Review: Devil’s Due / Cert: 15 / Director: Matt Bettinelli-Olpin, Tyler Gillett / Screenplay: Lindsay Devlin / Starring: Zach Gilford, Alison Miller / Release Date: Out Now
Fears that the found footage film fad had faded appear to be unfounded in the wake of the recent release of the umpteenth entry in the Paranormal Activity franchise, quickly followed by this must-try-harder effort from Bettinelli-Olpin and Gillett, whose contribution to the original V/H/S anthology showed much more promise than this feature-length debut delivers. Devil’s Due superficially looks a sure bet for the Halloween season crowd but on closer inspection it reveals itself to be little better than any number of similar cheapo horrors which lurk unloved in the nether regions of straight-to-DVD world.
It starts off brightly and breezily as loved-up newlyweds Zach (Gilford) and Samantha (Miller) set off on their honeymoon in the Dominican Republic. Naturally enough, they’re filming every minute of it for the delight of future generations. On the last night of their holiday they take a taxi back to their hotel but find themselves taken to a dingy underground nightclub where much illicit booze is quaffed and an unconscious Sam becomes the centrepiece of an eerie supernatural ritual. Back home in the good ol’ US of A the couple’s lives are disrupted by the unexpected news that Sam is pregnant. Family and friends share their joy… and then the creepy stuff starts…

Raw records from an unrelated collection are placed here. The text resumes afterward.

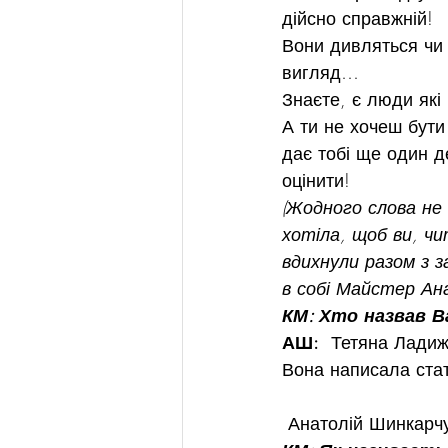
дійсно справжній!
Вони дивляться чи 
вигляд…
Знаєте, є люди які
А ти не хочеш бути
дає тобі ще один д
оцінити!
(Жодного слова не 
хотіла, щоб ви, чи
вдихнули разом з з
в собі Майстер Ан
КМ: Хто назвав В
АШ:
  Тетяна Ладиж
Вона написала ста
 Анатолій Шинкарч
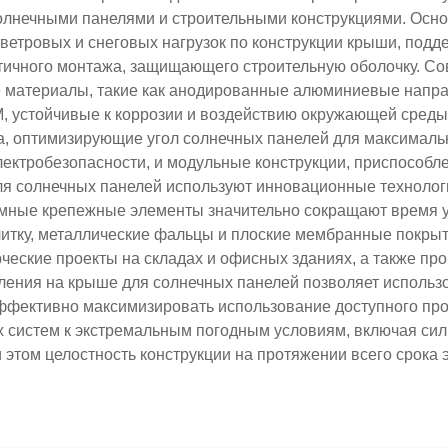
олнечными панелями и строительными конструкциями. Осн
ветровых и снеговых нагрузок по конструкции крыши, подд
етичного монтажа, защищающего строительную оболочку. С
 материалы, такие как анодированные алюминиевые напр
 устойчивые к коррозии и воздействию окружающей среды.
 оптимизирующие угол солнечных панелей для максимальн
ектробезопасности, и модульные конструкции, приспособ
я солнечных панелей используют инновационные технолог
мные крепежные элементы значительно сокращают время у
литку, металлические фальцы и плоские мембранные покр
ческие проекты на складах и офисных зданиях, а также 
ления на крыше для солнечных панелей позволяет использов
эффективно максимизировать использование доступного п
 систем к экстремальным погодным условиям, включая сил
 этом целостность конструкции на протяжении всего срока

The trouble is, we’ve seen all this creepy stuff before. Devil’s Due manages to build up a decent sense of creeping dread as the audience waits for the first signs of inevitable funny business and we can almost tick them off the list of horror movie clichés – spontaneous nosebleeds, ferocious tempers, suspicious barking dog, demonic eyes, banging and crashing. The ‘found footage’ gimmick itself creaks here like an old barn door and the script has to leap through too many unlikely hoops to maintain its illusion that the story’s all been recorded on Zach’s camera, car park CCTV, supermarket security cameras and the phalanx of secret cameras rigged up around the couple’s house by the mysterious and unexplained cult who have engineered Sam’s unfortunate predicament.
Any fragile subtlety flies out of the window in the last act as Devil’s Due can’t decide whether it wants to be The Exorcist, Rosemary’s Baby or Paranormal Activity, so instead decides to pilfer liberally from all of them. But despite all the blood, the shrieking, the demonic possession and scenes of people flying through the air, Devil’s Due just ain’t scary because it’s doing nothing new with its box of tricks and seems happy to just wheel out familiar clichés with no real idea what to do with them.
To give the film its due though (ha), it passes the time, the performances are better than they really need to be but, like this reviewer, your soul may die just a little at the end at the realisation that a lot has been left unresolved and that the way has been paved for the inevitable sequel. Devil’s Due 2 anyone?